In the world of mathematics, series play a vital role in analysis. A fascinating aspect is Riemann's Rearrangement Theorem, which speaks about conditionally convergent series. These series, when rearranged, have an intriguing property. They can be manipulated to yield virtually any result you desire:

• Converge to any chosen value.
• Diverge to infinity or negative infinity.

The theorem highlights the flexibility and unpredictability of rearranging terms in these series. In simple terms, the way you order the terms can drastically change the series' behavior. This happens because conditionally convergent series balance between negative and positive terms in such a precise way that a little adjustment can cause huge changes. Essentially, Riemann's theorem showcases an unusual sensitivity present within these series, emphasizing the importance of order in mathematical operations.

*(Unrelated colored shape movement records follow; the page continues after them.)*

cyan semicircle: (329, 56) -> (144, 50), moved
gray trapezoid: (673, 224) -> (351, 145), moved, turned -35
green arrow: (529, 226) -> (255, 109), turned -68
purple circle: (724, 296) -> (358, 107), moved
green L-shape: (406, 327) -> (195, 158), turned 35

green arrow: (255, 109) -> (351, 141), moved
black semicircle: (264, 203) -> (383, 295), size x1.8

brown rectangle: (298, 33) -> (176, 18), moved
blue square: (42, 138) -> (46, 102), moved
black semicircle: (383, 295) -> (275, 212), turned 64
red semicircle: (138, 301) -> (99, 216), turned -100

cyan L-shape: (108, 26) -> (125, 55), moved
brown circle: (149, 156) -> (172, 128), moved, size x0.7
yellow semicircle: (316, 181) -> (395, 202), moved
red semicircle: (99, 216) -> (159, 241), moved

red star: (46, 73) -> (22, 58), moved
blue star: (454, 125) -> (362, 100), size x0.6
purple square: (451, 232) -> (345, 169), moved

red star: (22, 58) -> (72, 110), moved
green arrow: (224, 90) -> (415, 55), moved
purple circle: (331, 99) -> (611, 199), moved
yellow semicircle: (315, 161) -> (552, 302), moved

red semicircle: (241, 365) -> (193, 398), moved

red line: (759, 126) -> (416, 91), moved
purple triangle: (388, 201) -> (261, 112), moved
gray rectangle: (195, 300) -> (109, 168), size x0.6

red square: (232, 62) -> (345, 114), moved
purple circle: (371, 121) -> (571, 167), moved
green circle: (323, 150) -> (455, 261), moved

An example to illustrate the idea of conditional convergence is the Alternating Harmonic Series. Represented as \(\sum (-1)^{n+1} \frac{1}{n} = 1 - \frac{1}{2} + \frac{1}{3} - \frac{1}{4} + \cdots\), it alternates signs—positive, negative, positive, and so forth.
This specific sequence of numbers converges, meaning its total sum approaches a specific value. However, if we take the absolute values for comparison \(\sum \left| (-1)^{n+1} \frac{1}{n} \right| \), this sequence does not converge—it goes to infinity.
The alternating pattern ensures the positive and negative terms cancel each other out significantly but not entirely. Think of it like a delicate balancing act where the terms alternately pull the total in different directions, keeping it from shooting off to infinity.

Series divergence occurs when the sum of the terms in a series does not approach a particular limit as the number of terms goes up indefinitely. It means adding up infinitely many terms leads to the series increasing more and more without ever settling down to a specific number.
In the context of conditionally convergent series, rearranging the terms can lead to divergence. By altering the order of terms, such as in Riemann’s method, it is possible to make the series grow indefinitely instead of converging. This manipulation causes the partial sums of the series to become increasingly large, and they do not tend to any fixed value.
Understanding the distinction between convergence and divergence is key. It highlights how adding terms in a different order changes the overall outcome drastically, making clear why order matters in infinite series.